No rain to start the day, but I looked out on to the garden and saw the piles of mulch, and knew it would be some time before I would enjoy the lovely colors of spring and summer again. It soon grew darker and began to rain, and I pulled the blinds.
Right now, I am having to be intentional about finding color and life in my world right now. The job search is going poorly; every job I seem to apply to sends me back a reply email stating they have hired someone else that more closely matches the skills and experience they were looking for (I can almost quote the verbiage word for word).
So I look for other things to get excited and grateful for. Like a volunteer opportunity today with a ministry that serves others that need services. It was good to spend a little time being busy doing something other than what I would normally do. Then, back my house to pull together two gluten free pecan pies for a friend that really liked the last one I made for her. It was fun to chat and catch up as we put the ingredients together. We speak the same recovery language and I love to just unload my brain to her; whatever is rattling around in there just pops out. And she does the same. We both listen, giving feedback if it seems appropriate, and at other times, just being an ear.
We talked about relationships in recovery and how we need to stay in fellowship with one another, even when it’s tough. Because walking out your recovery, whatever it’s from, can be hard-going. And I know that I am vulnerable to failure and to falling like anyone else is. If everyone left me at the first sign of weakness, just abandoned at the side of the road, then what good is any fellowship at all? We are there to lend a hand and encouragement. The blessing of fellowship also means that I understand I am no better or worse than anyone else out there.
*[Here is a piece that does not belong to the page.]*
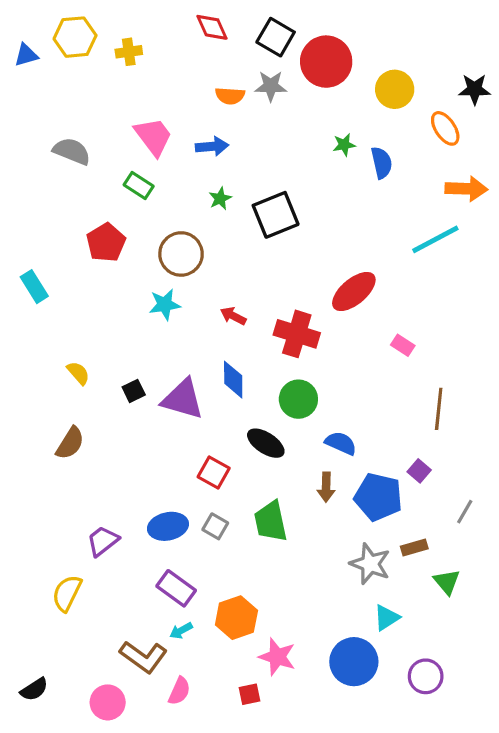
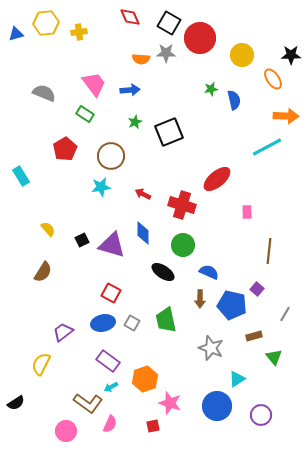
pink rectangle: (403, 345) -> (247, 212), turned 56
red square: (214, 472) -> (111, 293), moved
gray star: (370, 564) -> (211, 348), moved
black semicircle: (34, 689) -> (16, 403), moved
Now of course there will be those times when people decide to leave the ranch entirely. They make the decision to operate outside of recovery and return to destructive habits. This is where strong boundaries may be indicated. This is to protect our recovery, not to punish or somehow browbeat the person into compliance or to return to the fold. It’s their choice as to how to walk out their life, for whatever reason. It is my choice to honor that person, irrespective of their current choices and whether or not I agree with their choices.
God says in Romans 12:18 “If possible, so far as it depends on you, live in peace with all people.”
As we head into the holidays, may we focus on the blessing of fellowship and peace.
Thanks for sticking with me…so excited to have you here. This little blog now has over 50 followers.